In return, these assets help Tesla to produce cars and energy products and subsequently, generate an increasing sales revenue for the company.

Indirectly, the cycle of debt, assets and revenue growth has propelled Tesla’s market valuation to an all-time high of more than $600 billion as of Dec 2020.

References and Credits

1. All financial figures in all charts and tables on this webpage were obtained and referenced from the quarterly and annual filings between 2015 and 2020 which can be found in Tesla Investor Relation: Tesla Investor Relations.

2. Featured images in this article are used under the creative commons license and sourced from the following websites: Bill Dickinson and Maurizio Pesce.

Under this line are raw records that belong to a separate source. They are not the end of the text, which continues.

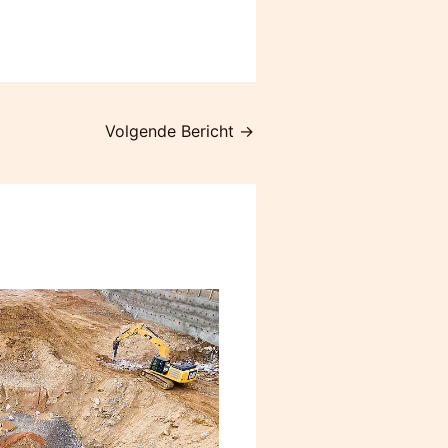
Volgende Bericht
→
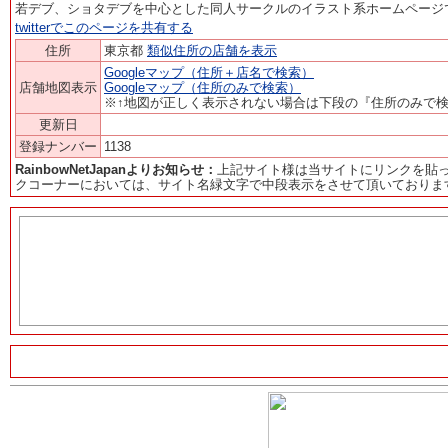
若デブ、ショタデブを中心とした同人サークルのイラスト系ホームページ
twitterでこのページを共有する
住所
東京都
類似住所の店舗を表示
Googleマップ（住所＋店名で検索）
店舗地図表示
Googleマップ（住所のみで検索）
※↑地図が正しく表示されない場合は下段の『住所のみで
更新日
登録ナンバー
1138
RainbowNetJapanよりお知らせ：
上記サイト様は当サイトにリンクを貼
クコーナーにおいては、サイト名緑文字で中段表示をさせて頂いておりま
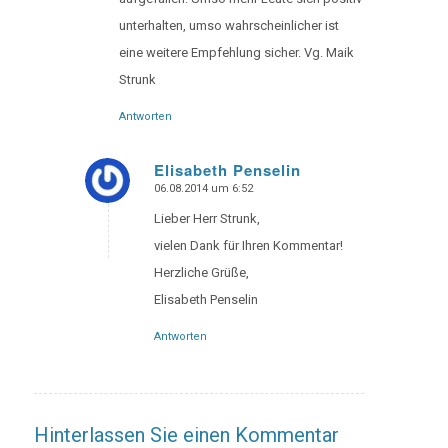
unterhalten, umso wahrscheinlicher ist
eine weitere Empfehlung sicher. Vg. Maik
Strunk
Antworten
Elisabeth Penselin
06.08.2014 um 6:52
says:
Lieber Herr Strunk,
vielen Dank für Ihren Kommentar!
Herzliche Grüße,
Elisabeth Penselin
Antworten
Hinterlassen Sie einen Kommentar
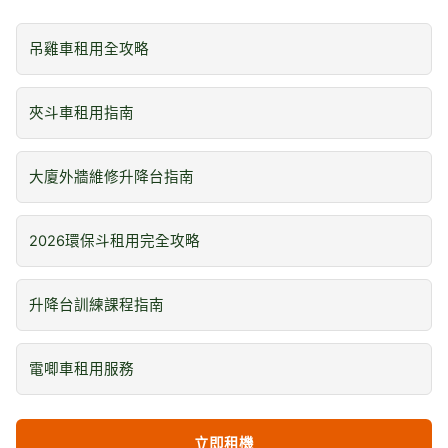
吊雞車租用全攻略
夾斗車租用指南
大廈外牆維修升降台指南
2026環保斗租用完全攻略
升降台訓練課程指南
電唧車租用服務
立即租機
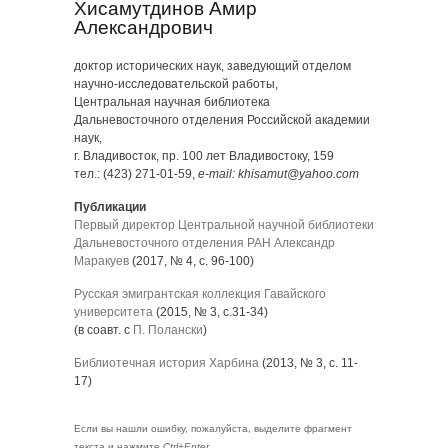
Хисамутдинов Амир
Александрович
доктор исторических наук, заведующий отделом
научно-исследовательской работы,
Центральная научная библиотека
Дальневосточного отделения Российской академии
наук,
г. Владивосток, пр. 100 лет Владивостоку, 159
тел.: (423) 271-01-59,
e-mail: khisamut@yahoo.com
Публикации
Первый директор Центральной научной библиотеки
Дальневосточного отделения РАН Александр
Маракуев
(2017, № 4, с. 96-100)
Русская эмигрантская коллекция Гавайского
университета
(2015, № 3, с.31-34)
(в соавт. с
П. Полански
)
Библиотечная история Харбина
(2013, № 3, с. 11-
17)
Если вы нашли ошибку, пожалуйста, выделите фрагмент
текста и нажмите
Ctrl+Enter
.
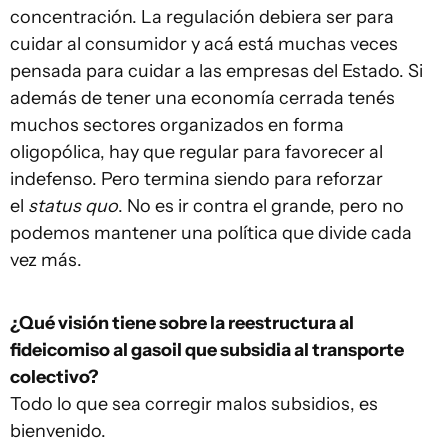
concentración. La regulación debiera ser para
cuidar al consumidor y acá está muchas veces
pensada para cuidar a las empresas del Estado. Si
además de tener una economía cerrada tenés
muchos sectores organizados en forma
oligopólica, hay que regular para favorecer al
indefenso. Pero termina siendo para reforzar
el
status quo
. No es ir contra el grande, pero no
podemos mantener una política que divide cada
vez más.
¿Qué visión tiene sobre la reestructura al
fideicomiso al gasoil que subsidia al transporte
colectivo?
Todo lo que sea corregir malos subsidios, es
bienvenido.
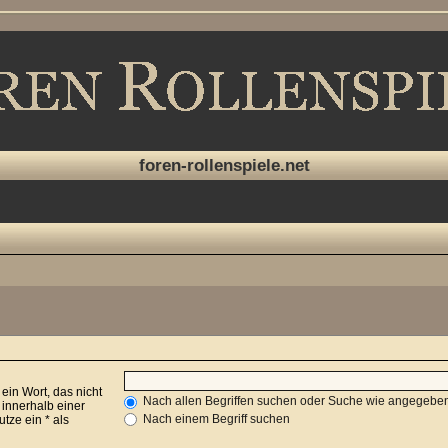
foren-rollenspiele.net
 ein Wort, das nicht
Nach allen Begriffen suchen oder Suche wie angegeb
innerhalb einer
Nach einem Begriff suchen
ze ein * als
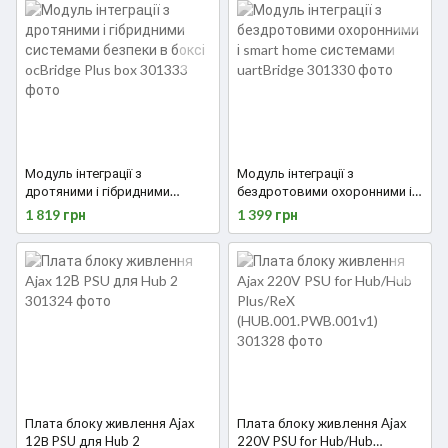
Модуль інтеграції з
Модуль інтеграції з
дротяними і гібридними
бездротовими охоронними і
системами безпеки в боксі
smart home системами
1 819 грн
1 399 грн
ocBridge Plus box
uartBridge
Плата блоку живлення Ajax
Плата блоку живлення Ajax
12В PSU для Hub 2
220V PSU for Hub/Hub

Related articles that you might be interested:


Readers, investors, analysts, bloggers, visitors, researchers, writers, or academicians are highly encouraged to use, copy, quote, distribute, duplicate, modify, edit, upload, download, share and link any materials on this webpage such as the charts, snapshots, texts, paragraphs, etc. You can credit back to this page by a link or a mention of the website. Thanks for sharing!

{ 1 comment… add one }
  • Sell Auto Notes November 4, 2019, 11:54 am

    One major advantage of a non-recourse agreement is that once you have
    sold the accounts receivable, it is no longer your responsibility.

    However, with invoice factoring you usually get access to other services.
    Maintain a separate notebook which contains the list of the persons who
    are to be billed and for what goods and what amount they have to be billed.